GitLife Biotech is in the process of spinning out from Newcastle University. The software and biotech underpinning it was developed there by Natalio Krasnogor, Nadia Rostami, and Leanne Hobbs. Cambridge Future Tech (cofounded by Neville-Jones) teamed up with them to handle the business and commercial side of the startup.
The startup’s product is live with beta users in academia, with the aim to expand into the commercial market from the start of 2023. “We’ll focus initially on the top 10 cell lines that are deployed within synthetic biology but we'll move into other organisms,” says Neville-Jones.
No doubt with an eye on getting it used as widely as possible, the complete version control system will be free for anyone to use in full, although Neville-Jones says it works best when used in conjunction with barcoding. That’s where the startup will generate revenue. There’s a possibility, he says, that additional software features might be available for a fee in the future.

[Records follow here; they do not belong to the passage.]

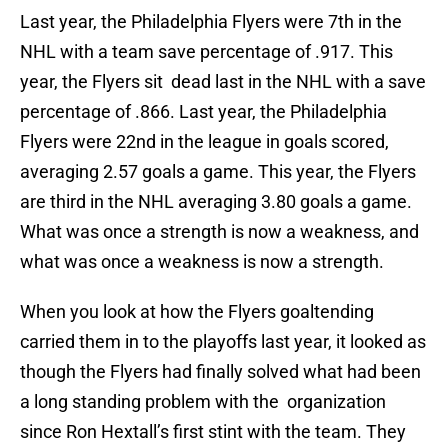
Last year, the Philadelphia Flyers were 7th in the
NHL with a team save percentage of .917. This
year, the Flyers sit dead last in the NHL with a save
percentage of .866. Last year, the Philadelphia
Flyers were 22nd in the league in goals scored,
averaging 2.57 goals a game. This year, the Flyers
are third in the NHL averaging 3.80 goals a game.
What was once a strength is now a weakness, and
what was once a weakness is now a strength.
When you look at how the Flyers goaltending
carried them in to the playoffs last year, it looked as
though the Flyers had finally solved what had been
a long standing problem with the organization
since Ron Hextall’s first stint with the team. They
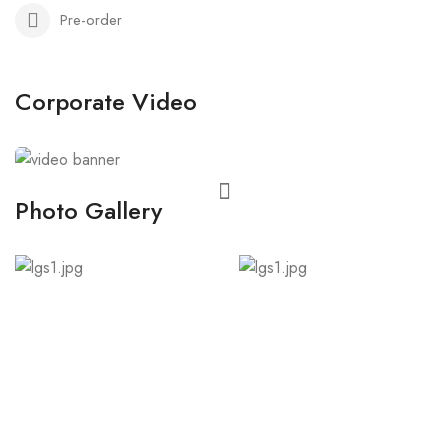
Pre-order
Corporate Video
Photo Gallery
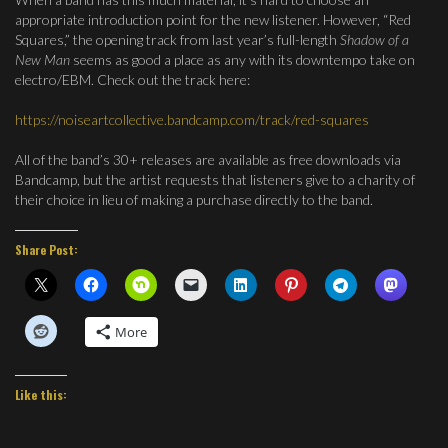
appropriate introduction point for the new listener. However, “Red
Squares,” the opening track from last year’s full-length
Shadow of a
New Man
seems as good a place as any with its downtempo take on
electro/EBM. Check out the track here:
https://noiseartcollective.bandcamp.com/track/red-squares
All of the band’s 30+ releases are available as free downloads via
Bandcamp, but the artist requests that listeners give to a charity of
their choice in lieu of making a purchase directly to the band.
Share Post:
More
Like this:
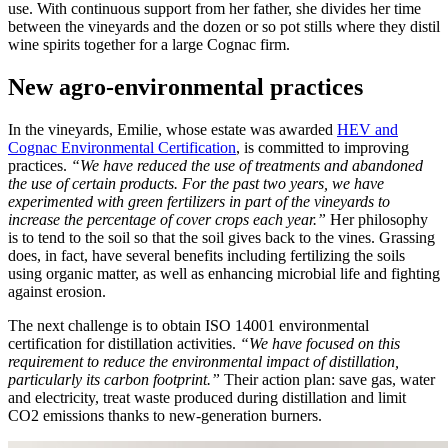
use. With continuous support from her father, she divides her time
between the vineyards and the dozen or so pot stills where they distil
wine spirits together for a large Cognac firm.
New agro-environmental practices
In the vineyards, Emilie, whose estate was awarded
HEV and
Cognac Environmental Certification
, is committed to improving
practices.
“We have reduced the use of treatments and abandoned
the use of certain products. For the past two years, we have
experimented with green fertilizers in part of the vineyards to
increase the percentage of cover crops each year.”
Her philosophy
is to tend to the soil so that the soil gives back to the vines. Grassing
does, in fact, have several benefits including fertilizing the soils
using organic matter, as well as enhancing microbial life and fighting
against erosion.
The next challenge is to obtain ISO 14001 environmental
certification for distillation activities.
“We have focused on this
requirement to reduce the environmental impact of distillation,
particularly its carbon footprint.”
Their action plan: save gas, water
and electricity, treat waste produced during distillation and limit
CO
2
emissions thanks to new-generation burners.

What about Black Mirror-style fears?
This is all fascinating stuff, but it’s hard not to hear someone talking about barcoding DNA and get Black Mirror vibes about dystopian uses for the technology. Neville-Jones says these worries are unnecessary.

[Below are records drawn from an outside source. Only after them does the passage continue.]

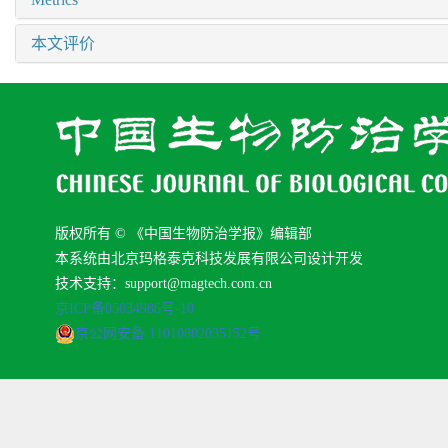
本文评价
版权所有 © 《中国生物防治学报》编辑部
本系统由北京玛格泰克科技发展有限公司设计开发
技术支持：support@magtech.com.cn
京ICP备05034986号-10
京公网安备 11010802035152号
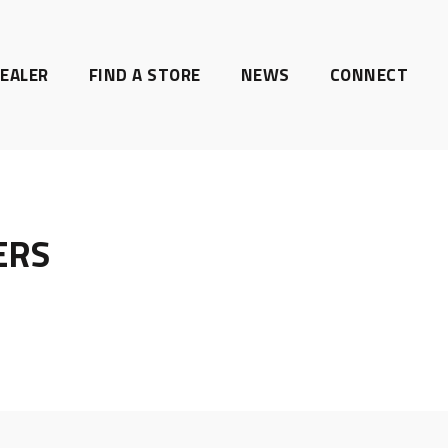
EALER
FIND A STORE
NEWS
CONNECT
ERS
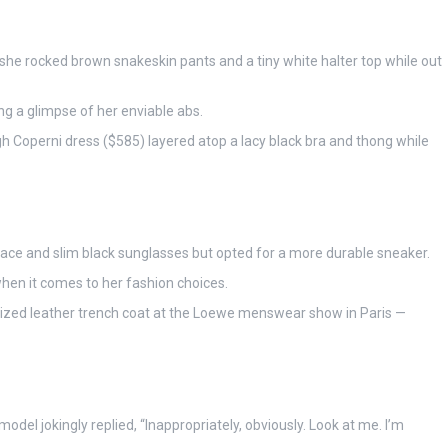
s she rocked brown snakeskin pants and a tiny white halter top while out
ng a glimpse of her enviable abs.
h Coperni dress ($585) layered atop a lacy black bra and thong while
lace and slim black sunglasses but opted for a more durable sneaker.
hen it comes to her fashion choices.
sized leather trench coat at the Loewe menswear show in Paris —
del jokingly replied, “Inappropriately, obviously. Look at me. I’m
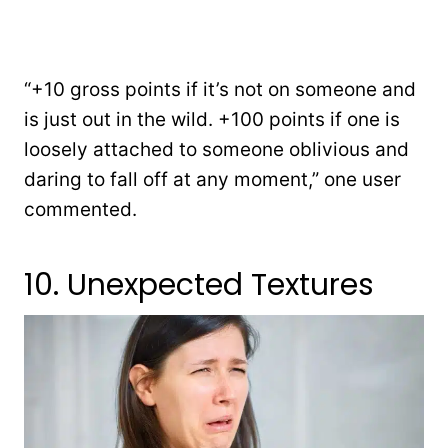
“+10 gross points if it’s not on someone and
is just out in the wild. +100 points if one is
loosely attached to someone oblivious and
daring to fall off at any moment,” one user
commented.
10. Unexpected Textures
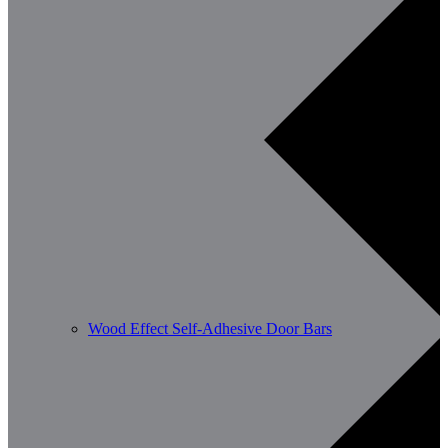
Wood Effect Self-Adhesive Door Bars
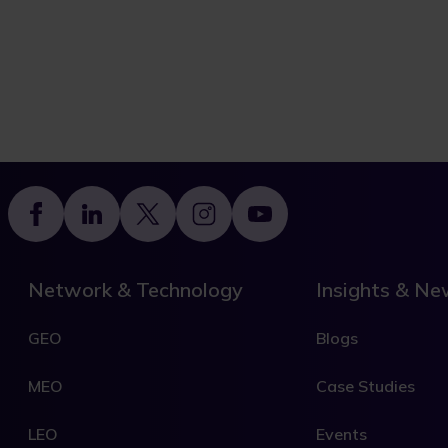
Footer
Network & Technology
Insights & N
GEO
Blogs
MEO
Case Studies
LEO
Events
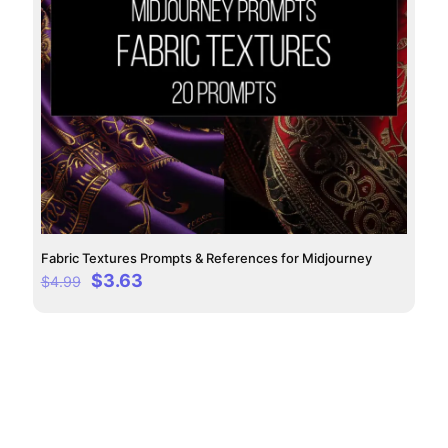
Fabric Textures Prompts & References for Midjourney
Original
Current
$
3.63
$
4.99
price
price
was:
is:
$4.99.
$3.63.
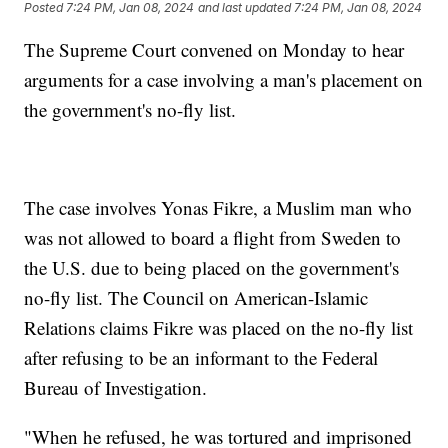
Posted
7:24 PM, Jan 08, 2024
and last updated
7:24 PM, Jan 08, 2024
The Supreme Court convened on Monday to hear
arguments for a case involving a man's placement on
the government's no-fly list.
The case involves Yonas Fikre, a Muslim man who
was not allowed to board a flight from Sweden to
the U.S. due to being placed on the government's
no-fly list. The Council on American-Islamic
Relations claims Fikre was placed on the no-fly list
after refusing to be an informant to the Federal
Bureau of Investigation.
"When he refused, he was tortured and imprisoned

“This is only a tool to make what's already being done more safe and more secure.
“There's no need to barcode anything that has not already been modified. If the industry, the consumer, the general scientific community, are happy to have a biological asset modified, then that process is far less risky and far more secure if we can identify whose it is, what it is, where it's come from, all of its provenance data, all of its risk and security data.”
While the startup won’t initially serve the genetically modified food market, Neville-Jones gives an example of supermarkets being able to check the genetic makeup of fruit and vegetables to make sure they’ve been sold the right product. This would potentially be a boon for customer health and safety.